Back in the 60s, feminists like Betty Friedan railed against the pharmaceutical industry's generalization of the "problem that has no name"—her label for the kind of fatigue and feelings of emptiness that many housewives were treating with popular tranquilizers—arguing that women's predisposition to nervous illness had less to do with anxiety and depression than their failure to live fulfilled lives. Herzberg agrees: "If you have a group of people whose life choices you're limiting, they're going to end up less happy, on average."
Today, psychiatrists like Julie Holland, author of Moody Bitch, argue that Big Pharma's barrage of marketing on daytime television and in women's magazines is creating a "new normal" in which understandable and biologically natural female emotion is overly medicated.
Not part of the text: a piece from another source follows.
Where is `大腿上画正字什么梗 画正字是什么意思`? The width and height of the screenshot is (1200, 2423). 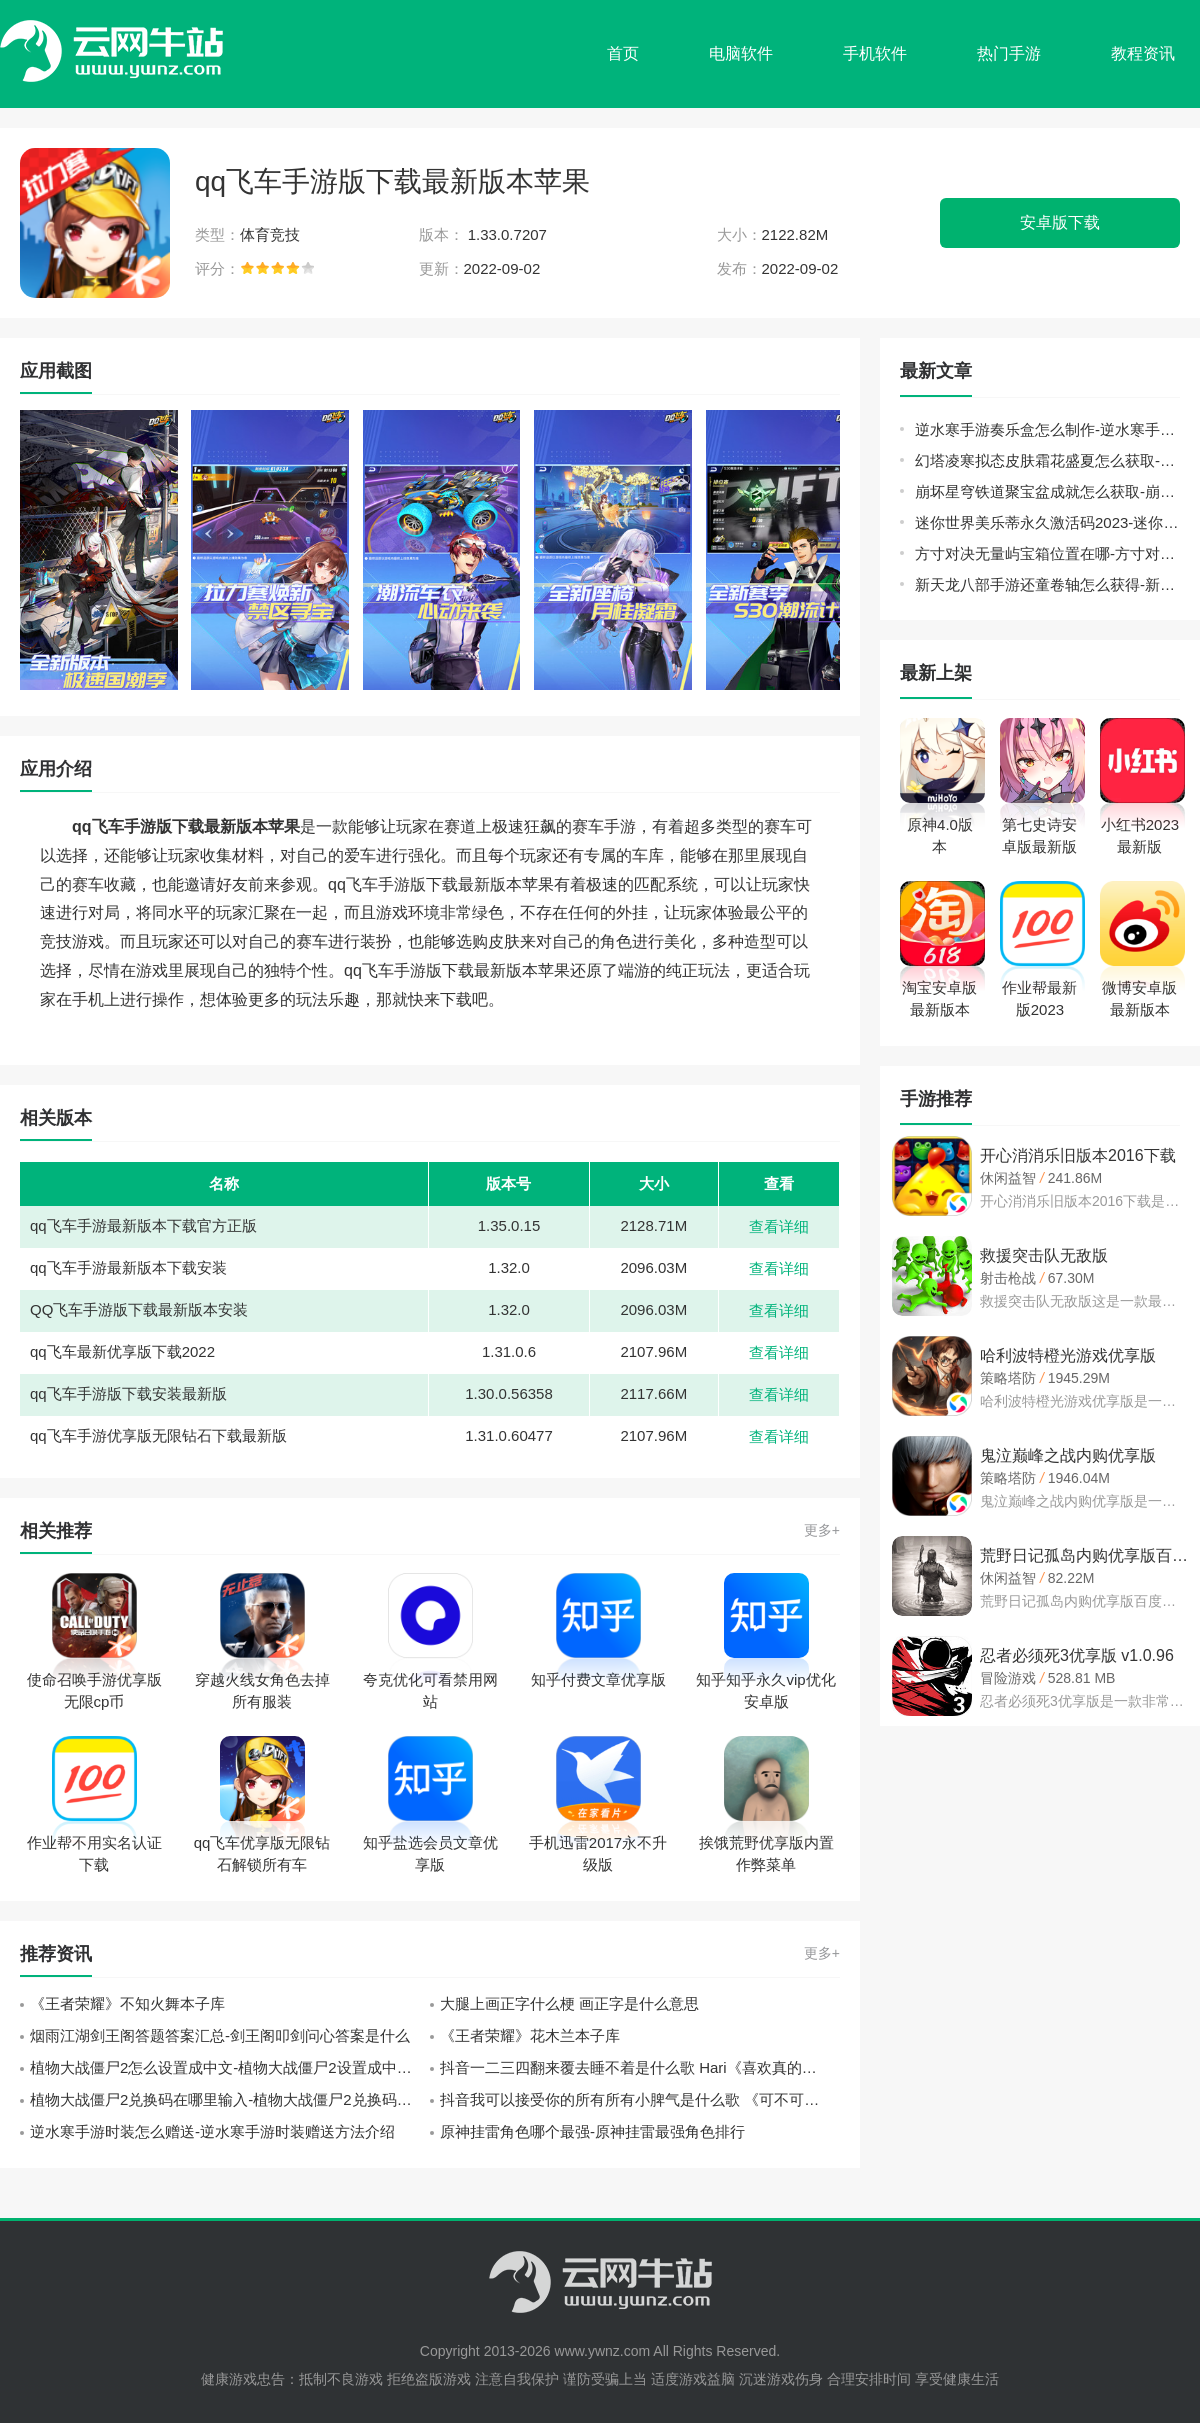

Which brings us to today's antidepressants and anti-anxiety medication: SSRIs are used by at least 25 percent of American women between ages 40-50. The national average stands at around 10%, with 1 in 10 Americans on antidepressants. With the arrival of Prozac in the late 1980s, selective serotonin re-uptake inhibitors like Zoloft and Paxil have enjoyed a relatively unchallenged reign as the leading blockbuster drugs for the past two decades. Part of the reason for the drugs' uninhibited success is the lack of harmful side effects like those seen in Valium, barbiturates, and morphine.
"They were pumped up greatly in the 90s. They're considered so safe that you might as well try it," says Rasmussen.
As the drugs went off patent in the 00s, Big Pharma now stands to gain less and SSRIs have lagged in popularity. The next frontier looks to be antipsychotic drugs of the class usually used to treat psychosis or bipolar disorder. Abilify, for example, is currently the number one selling drug in America, outperforming even nonpsychiatric drugs.
Just don't expect it to stay that way forever. "The whole gig, the whole blockbuster status relies on the magic of 'this will make everything better,'" says Herzberg.
And when that magic fades—as it's been shown to, time and time again—it's on to the next big thing.